(Records from a data source)
■ ■ ■ ■

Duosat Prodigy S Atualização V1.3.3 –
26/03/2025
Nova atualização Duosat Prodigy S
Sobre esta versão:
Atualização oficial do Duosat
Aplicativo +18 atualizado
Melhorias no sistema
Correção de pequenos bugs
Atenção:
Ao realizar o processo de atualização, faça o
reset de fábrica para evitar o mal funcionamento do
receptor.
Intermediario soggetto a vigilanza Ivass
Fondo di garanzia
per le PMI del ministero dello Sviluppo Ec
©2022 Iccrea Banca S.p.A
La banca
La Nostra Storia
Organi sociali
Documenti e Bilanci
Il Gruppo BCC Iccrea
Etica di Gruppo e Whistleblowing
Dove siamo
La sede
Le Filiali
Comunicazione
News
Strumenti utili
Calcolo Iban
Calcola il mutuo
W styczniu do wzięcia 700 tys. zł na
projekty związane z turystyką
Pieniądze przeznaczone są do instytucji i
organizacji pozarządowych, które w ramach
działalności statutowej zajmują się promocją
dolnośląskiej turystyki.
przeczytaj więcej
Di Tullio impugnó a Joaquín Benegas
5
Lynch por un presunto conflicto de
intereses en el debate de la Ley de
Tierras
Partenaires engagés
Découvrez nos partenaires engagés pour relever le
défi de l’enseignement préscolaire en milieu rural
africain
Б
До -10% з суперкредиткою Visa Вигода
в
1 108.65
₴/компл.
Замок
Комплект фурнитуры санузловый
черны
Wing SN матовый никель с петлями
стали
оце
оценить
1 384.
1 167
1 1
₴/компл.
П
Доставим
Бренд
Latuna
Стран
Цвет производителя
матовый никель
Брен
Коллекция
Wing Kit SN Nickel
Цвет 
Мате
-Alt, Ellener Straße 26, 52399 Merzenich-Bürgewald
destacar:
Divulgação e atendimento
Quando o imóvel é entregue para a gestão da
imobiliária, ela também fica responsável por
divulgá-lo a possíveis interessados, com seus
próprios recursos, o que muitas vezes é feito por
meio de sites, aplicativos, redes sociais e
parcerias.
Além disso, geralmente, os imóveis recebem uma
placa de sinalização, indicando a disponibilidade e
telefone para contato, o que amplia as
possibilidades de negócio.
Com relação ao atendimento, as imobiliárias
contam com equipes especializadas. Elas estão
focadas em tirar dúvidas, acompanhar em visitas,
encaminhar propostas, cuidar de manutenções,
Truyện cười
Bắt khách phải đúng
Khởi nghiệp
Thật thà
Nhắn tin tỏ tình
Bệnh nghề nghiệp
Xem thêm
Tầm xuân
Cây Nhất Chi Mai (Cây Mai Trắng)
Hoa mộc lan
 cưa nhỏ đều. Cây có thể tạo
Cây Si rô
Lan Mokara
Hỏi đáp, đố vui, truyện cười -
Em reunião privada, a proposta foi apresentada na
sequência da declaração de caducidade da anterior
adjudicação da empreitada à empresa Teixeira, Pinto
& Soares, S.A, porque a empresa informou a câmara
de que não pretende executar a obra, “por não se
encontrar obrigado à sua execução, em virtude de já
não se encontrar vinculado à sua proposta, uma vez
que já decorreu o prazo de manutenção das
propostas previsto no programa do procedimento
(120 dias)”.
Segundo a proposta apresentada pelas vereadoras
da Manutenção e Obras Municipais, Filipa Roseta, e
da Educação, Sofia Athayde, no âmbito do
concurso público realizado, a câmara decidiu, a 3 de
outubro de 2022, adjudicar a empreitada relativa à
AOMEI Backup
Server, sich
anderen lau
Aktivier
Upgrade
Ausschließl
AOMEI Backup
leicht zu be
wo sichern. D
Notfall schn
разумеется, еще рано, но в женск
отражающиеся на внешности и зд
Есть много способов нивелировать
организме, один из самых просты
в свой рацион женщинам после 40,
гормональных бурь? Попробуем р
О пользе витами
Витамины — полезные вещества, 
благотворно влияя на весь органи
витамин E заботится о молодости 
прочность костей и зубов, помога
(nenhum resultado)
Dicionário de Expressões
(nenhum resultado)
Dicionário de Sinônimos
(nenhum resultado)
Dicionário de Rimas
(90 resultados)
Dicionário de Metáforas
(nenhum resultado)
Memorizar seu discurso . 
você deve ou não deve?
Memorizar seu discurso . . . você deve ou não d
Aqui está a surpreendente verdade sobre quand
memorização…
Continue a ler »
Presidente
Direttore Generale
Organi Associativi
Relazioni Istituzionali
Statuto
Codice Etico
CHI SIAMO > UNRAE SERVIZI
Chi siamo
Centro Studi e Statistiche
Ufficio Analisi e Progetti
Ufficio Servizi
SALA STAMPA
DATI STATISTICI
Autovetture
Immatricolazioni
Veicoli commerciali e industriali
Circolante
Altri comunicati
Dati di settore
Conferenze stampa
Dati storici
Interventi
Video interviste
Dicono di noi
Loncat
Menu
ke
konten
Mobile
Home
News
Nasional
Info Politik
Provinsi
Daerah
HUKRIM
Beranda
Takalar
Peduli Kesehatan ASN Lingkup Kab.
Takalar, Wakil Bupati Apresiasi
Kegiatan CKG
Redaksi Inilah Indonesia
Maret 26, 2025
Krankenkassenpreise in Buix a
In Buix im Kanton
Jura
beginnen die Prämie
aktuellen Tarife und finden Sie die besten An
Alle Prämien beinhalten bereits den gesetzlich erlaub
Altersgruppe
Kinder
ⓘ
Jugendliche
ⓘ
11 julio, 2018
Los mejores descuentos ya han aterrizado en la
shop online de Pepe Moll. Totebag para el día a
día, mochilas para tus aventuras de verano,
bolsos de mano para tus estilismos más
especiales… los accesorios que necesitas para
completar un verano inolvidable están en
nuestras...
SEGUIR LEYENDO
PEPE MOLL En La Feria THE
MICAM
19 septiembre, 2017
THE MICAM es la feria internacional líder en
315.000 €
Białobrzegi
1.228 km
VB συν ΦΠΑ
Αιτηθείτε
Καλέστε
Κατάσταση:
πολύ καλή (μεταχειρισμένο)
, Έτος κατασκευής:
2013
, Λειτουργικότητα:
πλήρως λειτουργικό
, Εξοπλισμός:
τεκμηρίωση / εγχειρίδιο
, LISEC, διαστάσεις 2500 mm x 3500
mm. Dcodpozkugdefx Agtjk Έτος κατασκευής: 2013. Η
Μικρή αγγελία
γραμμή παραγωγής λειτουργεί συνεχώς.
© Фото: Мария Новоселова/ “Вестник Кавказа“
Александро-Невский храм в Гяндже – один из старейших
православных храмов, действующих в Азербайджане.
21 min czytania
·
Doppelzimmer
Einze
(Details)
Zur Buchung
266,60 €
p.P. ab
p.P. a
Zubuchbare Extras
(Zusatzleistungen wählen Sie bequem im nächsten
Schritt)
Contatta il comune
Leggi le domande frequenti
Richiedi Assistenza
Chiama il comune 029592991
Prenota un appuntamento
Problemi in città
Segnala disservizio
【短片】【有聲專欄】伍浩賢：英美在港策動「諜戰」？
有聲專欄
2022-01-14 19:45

■ ■ ■ ■

**Directions for this task:** For this exercise, restate every record word for word.

**Answer to this exercise:**
Duosat Prodigy S Atualização V1.3.3 –
26/03/2025
Nova atualização Duosat Prodigy S
Sobre esta versão:
Atualização oficial do Duosat
Aplicativo +18 atualizado
Melhorias no sistema
Correção de pequenos bugs
Atenção:
Ao realizar o processo de atualização, faça o
reset de fábrica para evitar o mal funcionamento do
receptor.
Intermediario soggetto a vigilanza Ivass
Fondo di garanzia
per le PMI del ministero dello Sviluppo Ec
©2022 Iccrea Banca S.p.A
La banca
La Nostra Storia
Organi sociali
Documenti e Bilanci
Il Gruppo BCC Iccrea
Etica di Gruppo e Whistleblowing
Dove siamo
La sede
Le Filiali
Comunicazione
News
Strumenti utili
Calcolo Iban
Calcola il mutuo
W styczniu do wzięcia 700 tys. zł na
projekty związane z turystyką
Pieniądze przeznaczone są do instytucji i
organizacji pozarządowych, które w ramach
działalności statutowej zajmują się promocją
dolnośląskiej turystyki.
przeczytaj więcej
Di Tullio impugnó a Joaquín Benegas
5
Lynch por un presunto conflicto de
intereses en el debate de la Ley de
Tierras
Partenaires engagés
Découvrez nos partenaires engagés pour relever le
défi de l’enseignement préscolaire en milieu rural
africain
Б
До -10% з суперкредиткою Visa Вигода
в
1 108.65
₴/компл.
Замок
Комплект фурнитуры санузловый
черны
Wing SN матовый никель с петлями
стали
оце
оценить
1 384.
1 167
1 1
₴/компл.
П
Доставим
Бренд
Latuna
Стран
Цвет производителя
матовый никель
Брен
Коллекция
Wing Kit SN Nickel
Цвет 
Мате
-Alt, Ellener Straße 26, 52399 Merzenich-Bürgewald
destacar:
Divulgação e atendimento
Quando o imóvel é entregue para a gestão da
imobiliária, ela também fica responsável por
divulgá-lo a possíveis interessados, com seus
próprios recursos, o que muitas vezes é feito por
meio de sites, aplicativos, redes sociais e
parcerias.
Além disso, geralmente, os imóveis recebem uma
placa de sinalização, indicando a disponibilidade e
telefone para contato, o que amplia as
possibilidades de negócio.
Com relação ao atendimento, as imobiliárias
contam com equipes especializadas. Elas estão
focadas em tirar dúvidas, acompanhar em visitas,
encaminhar propostas, cuidar de manutenções,
Truyện cười
Bắt khách phải đúng
Khởi nghiệp
Thật thà
Nhắn tin tỏ tình
Bệnh nghề nghiệp
Xem thêm
Tầm xuân
Cây Nhất Chi Mai (Cây Mai Trắng)
Hoa mộc lan
 cưa nhỏ đều. Cây có thể tạo
Cây Si rô
Lan Mokara
Hỏi đáp, đố vui, truyện cười -
Em reunião privada, a proposta foi apresentada na
sequência da declaração de caducidade da anterior
adjudicação da empreitada à empresa Teixeira, Pinto
& Soares, S.A, porque a empresa informou a câmara
de que não pretende executar a obra, “por não se
encontrar obrigado à sua execução, em virtude de já
não se encontrar vinculado à sua proposta, uma vez
que já decorreu o prazo de manutenção das
propostas previsto no programa do procedimento
(120 dias)”.
Segundo a proposta apresentada pelas vereadoras
da Manutenção e Obras Municipais, Filipa Roseta, e
da Educação, Sofia Athayde, no âmbito do
concurso público realizado, a câmara decidiu, a 3 de
outubro de 2022, adjudicar a empreitada relativa à
AOMEI Backup
Server, sich
anderen lau
Aktivier
Upgrade
Ausschließl
AOMEI Backup
leicht zu be
wo sichern. D
Notfall schn
разумеется, еще рано, но в женск
отражающиеся на внешности и зд
Есть много способов нивелировать
организме, один из самых просты
в свой рацион женщинам после 40,
гормональных бурь? Попробуем р
О пользе витами
Витамины — полезные вещества, 
благотворно влияя на весь органи
витамин E заботится о молодости 
прочность костей и зубов, помога
(nenhum resultado)
Dicionário de Expressões
(nenhum resultado)
Dicionário de Sinônimos
(nenhum resultado)
Dicionário de Rimas
(90 resultados)
Dicionário de Metáforas
(nenhum resultado)
Memorizar seu discurso . 
você deve ou não deve?
Memorizar seu discurso . . . você deve ou não d
Aqui está a surpreendente verdade sobre quand
memorização…
Continue a ler »
Presidente
Direttore Generale
Organi Associativi
Relazioni Istituzionali
Statuto
Codice Etico
CHI SIAMO > UNRAE SERVIZI
Chi siamo
Centro Studi e Statistiche
Ufficio Analisi e Progetti
Ufficio Servizi
SALA STAMPA
DATI STATISTICI
Autovetture
Immatricolazioni
Veicoli commerciali e industriali
Circolante
Altri comunicati
Dati di settore
Conferenze stampa
Dati storici
Interventi
Video interviste
Dicono di noi
Loncat
Menu
ke
konten
Mobile
Home
News
Nasional
Info Politik
Provinsi
Daerah
HUKRIM
Beranda
Takalar
Peduli Kesehatan ASN Lingkup Kab.
Takalar, Wakil Bupati Apresiasi
Kegiatan CKG
Redaksi Inilah Indonesia
Maret 26, 2025
Krankenkassenpreise in Buix a
In Buix im Kanton
Jura
beginnen die Prämie
aktuellen Tarife und finden Sie die besten An
Alle Prämien beinhalten bereits den gesetzlich erlaub
Altersgruppe
Kinder
ⓘ
Jugendliche
ⓘ
11 julio, 2018
Los mejores descuentos ya han aterrizado en la
shop online de Pepe Moll. Totebag para el día a
día, mochilas para tus aventuras de verano,
bolsos de mano para tus estilismos más
especiales… los accesorios que necesitas para
completar un verano inolvidable están en
nuestras...
SEGUIR LEYENDO
PEPE MOLL En La Feria THE
MICAM
19 septiembre, 2017
THE MICAM es la feria internacional líder en
315.000 €
Białobrzegi
1.228 km
VB συν ΦΠΑ
Αιτηθείτε
Καλέστε
Κατάσταση:
πολύ καλή (μεταχειρισμένο)
, Έτος κατασκευής:
2013
, Λειτουργικότητα:
πλήρως λειτουργικό
, Εξοπλισμός:
τεκμηρίωση / εγχειρίδιο
, LISEC, διαστάσεις 2500 mm x 3500
mm. Dcodpozkugdefx Agtjk Έτος κατασκευής: 2013. Η
Μικρή αγγελία
γραμμή παραγωγής λειτουργεί συνεχώς.
© Фото: Мария Новоселова/ “Вестник Кавказа“
Александро-Невский храм в Гяндже – один из старейших
православных храмов, действующих в Азербайджане.
21 min czytania
·
Doppelzimmer
Einze
(Details)
Zur Buchung
266,60 €
p.P. ab
p.P. a
Zubuchbare Extras
(Zusatzleistungen wählen Sie bequem im nächsten
Schritt)
Contatta il comune
Leggi le domande frequenti
Richiedi Assistenza
Chiama il comune 029592991
Prenota un appuntamento
Problemi in città
Segnala disservizio
【短片】【有聲專欄】伍浩賢：英美在港策動「諜戰」？
有聲專欄
2022-01-14 19:45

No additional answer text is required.